* **Aim of the exercise**
Copy every line of the records below where the word "Meddela" occurs.

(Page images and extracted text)
· · · · · · ·

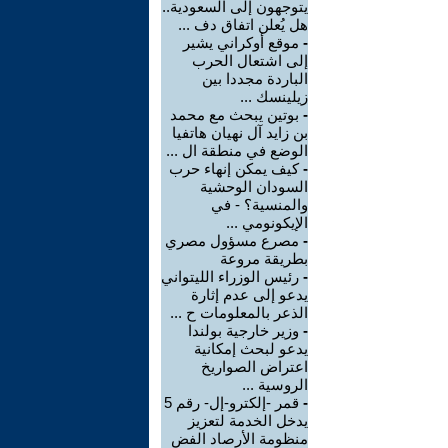
يتوجهون إلى السعودية..
هل يُعلن اتفاق دف ...
-
موقع أوكراني يشير
إلى اشتعال الحرب
الباردة مجددا بين
زيلينسك ...
-
بوتين يبحث مع محمد
بن زايد آل نهيان هاتفيا
الوضع في منطقة ال ...
-
كيف يمكن إنهاء حرب
السودان الوحشية
والمنسية؟ - في
الإيكونومي ...
-
مصرع مسؤول مصري
بطريقة مروعة
-
رئيس الوزراء الليتواني
يدعو إلى عدم إثارة
الذعر بالمعلومات ح ...
-
وزير خارجية بولندا
يدعو لبحث إمكانية
اعتراض الصواريخ
الروسية ...
-
قمر -إلكترو-إل- رقم 5
يدخل الخدمة لتعزيز
منظومة الأرصاد الفض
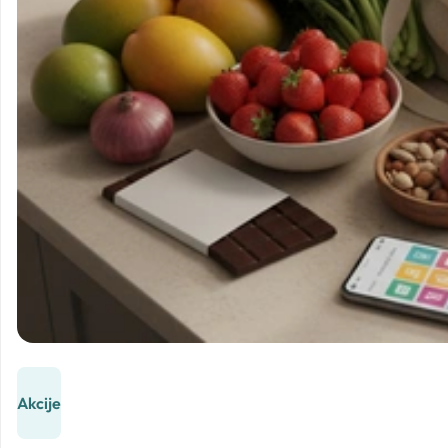
Akcije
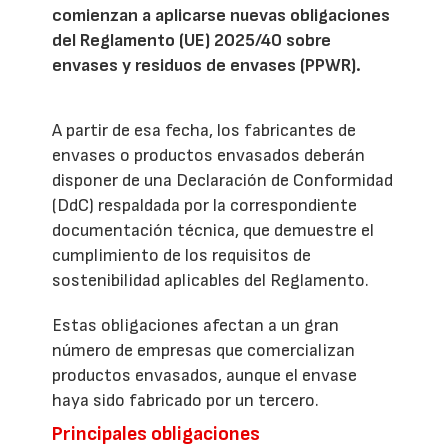
comienzan a aplicarse nuevas obligaciones
del Reglamento (UE) 2025/40 sobre
envases y residuos de envases (PPWR).
A partir de esa fecha, los fabricantes de
envases o productos envasados deberán
disponer de una Declaración de Conformidad
(DdC) respaldada por la correspondiente
documentación técnica, que demuestre el
cumplimiento de los requisitos de
sostenibilidad aplicables del Reglamento.
Estas obligaciones afectan a un gran
número de empresas que comercializan
productos envasados, aunque el envase
haya sido fabricado por un tercero.
Principales obligaciones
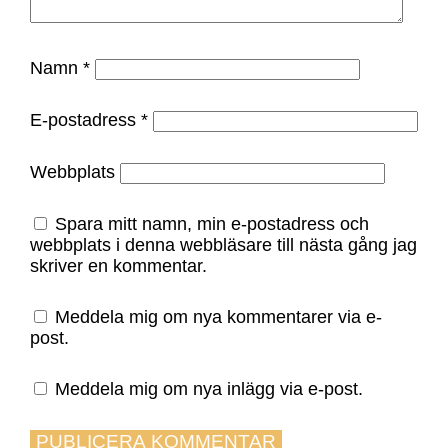
Namn
*
E-postadress
*
Webbplats
Spara mitt namn, min e-postadress och
webbplats i denna webbläsare till nästa gång jag
skriver en kommentar.
Meddela mig om nya kommentarer via e-
post.
Meddela mig om nya inlägg via e-post.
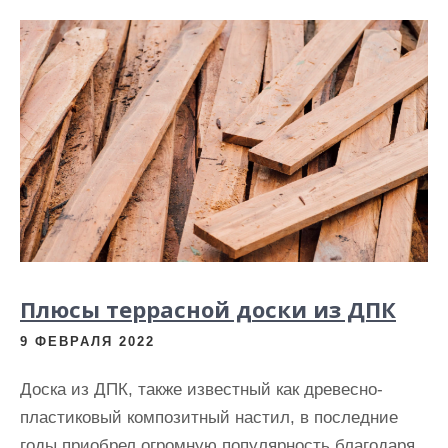
Плюсы террасной доски из ДПК
9 ФЕВРАЛЯ 2022
Доска из ДПК, также известный как древесно-
пластиковый композитный настил, в последние
годы приобрел огромную популярность благодаря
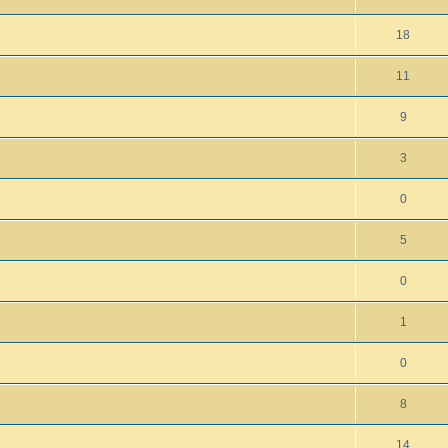
18
11
9
3
0
5
0
1
0
8
14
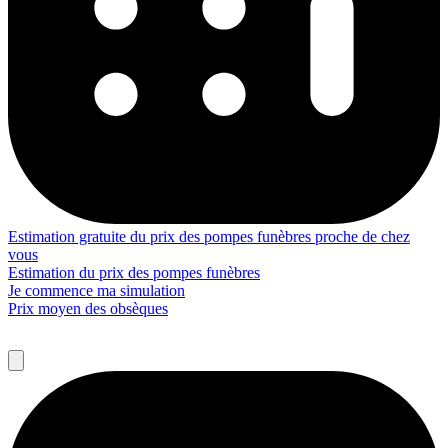
Estimation gratuite du prix des pompes funèbres proche de chez
vous
Estimation du prix des pompes funèbres
Je commence ma simulation
Prix moyen des obsèques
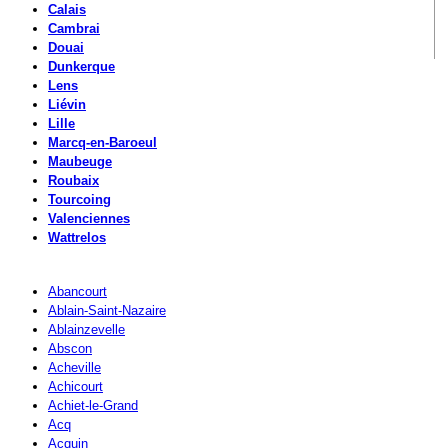
Calais
Cambrai
Douai
Dunkerque
Lens
Liévin
Lille
Marcq-en-Baroeul
Maubeuge
Roubaix
Tourcoing
Valenciennes
Wattrelos
Abancourt
Ablain-Saint-Nazaire
Ablainzevelle
Abscon
Acheville
Achicourt
Achiet-le-Grand
Acq
Acquin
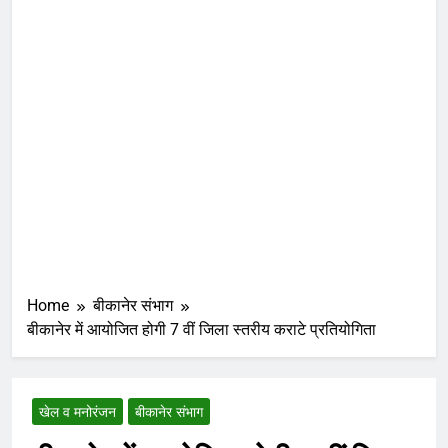
Home
बीकानेर संभाग
बीकानेर में आयोजित होगी 7 वीं जिला स्तरीय कराटे प्रतियोगिता
खेल व मनोरंजन
बीकानेर संभाग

· · · · · · ·

* **Solution to this problem**
Meddela mig om nya kommentarer via e-
Meddela mig om nya inlägg via e-post.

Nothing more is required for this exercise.